DATA TO USE below:
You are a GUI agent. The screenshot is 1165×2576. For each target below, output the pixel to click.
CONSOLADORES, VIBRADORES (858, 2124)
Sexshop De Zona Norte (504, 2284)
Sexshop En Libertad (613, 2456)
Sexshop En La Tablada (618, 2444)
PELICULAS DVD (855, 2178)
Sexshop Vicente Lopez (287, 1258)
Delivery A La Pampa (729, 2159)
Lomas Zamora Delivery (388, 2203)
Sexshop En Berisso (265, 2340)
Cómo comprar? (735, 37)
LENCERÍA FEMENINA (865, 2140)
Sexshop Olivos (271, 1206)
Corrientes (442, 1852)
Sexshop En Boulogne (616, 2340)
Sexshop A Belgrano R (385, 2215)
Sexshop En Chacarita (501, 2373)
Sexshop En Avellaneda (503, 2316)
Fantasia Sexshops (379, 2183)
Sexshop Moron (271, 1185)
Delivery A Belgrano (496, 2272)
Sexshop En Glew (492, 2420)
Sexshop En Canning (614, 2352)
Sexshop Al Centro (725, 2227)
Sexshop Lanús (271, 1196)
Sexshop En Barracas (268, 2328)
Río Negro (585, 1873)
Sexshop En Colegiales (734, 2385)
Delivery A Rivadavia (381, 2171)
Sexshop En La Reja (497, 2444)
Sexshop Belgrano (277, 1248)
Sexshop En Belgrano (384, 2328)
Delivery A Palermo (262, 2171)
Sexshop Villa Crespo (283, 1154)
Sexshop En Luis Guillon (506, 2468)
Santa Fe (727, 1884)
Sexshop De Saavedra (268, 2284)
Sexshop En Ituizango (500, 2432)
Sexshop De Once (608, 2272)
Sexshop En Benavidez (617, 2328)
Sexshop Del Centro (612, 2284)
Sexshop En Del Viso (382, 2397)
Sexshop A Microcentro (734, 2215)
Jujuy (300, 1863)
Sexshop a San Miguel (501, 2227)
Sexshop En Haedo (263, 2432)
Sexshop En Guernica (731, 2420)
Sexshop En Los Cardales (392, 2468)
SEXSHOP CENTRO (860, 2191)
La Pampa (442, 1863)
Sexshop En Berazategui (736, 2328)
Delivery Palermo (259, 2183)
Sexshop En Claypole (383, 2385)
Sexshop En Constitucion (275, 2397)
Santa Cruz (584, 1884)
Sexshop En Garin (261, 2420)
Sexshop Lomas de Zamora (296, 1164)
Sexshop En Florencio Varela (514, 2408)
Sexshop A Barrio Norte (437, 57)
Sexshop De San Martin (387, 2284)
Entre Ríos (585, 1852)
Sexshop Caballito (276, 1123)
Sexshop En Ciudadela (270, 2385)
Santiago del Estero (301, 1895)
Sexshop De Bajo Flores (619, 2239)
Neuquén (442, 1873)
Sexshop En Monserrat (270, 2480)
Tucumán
End of DATA TO USE.
## THE TASK
Scan the data above and copy every line with "Lomas" in it.

## TASK SOLUTION
Lomas Zamora Delivery (388, 2203)
Sexshop Lomas de Zamora (296, 1164)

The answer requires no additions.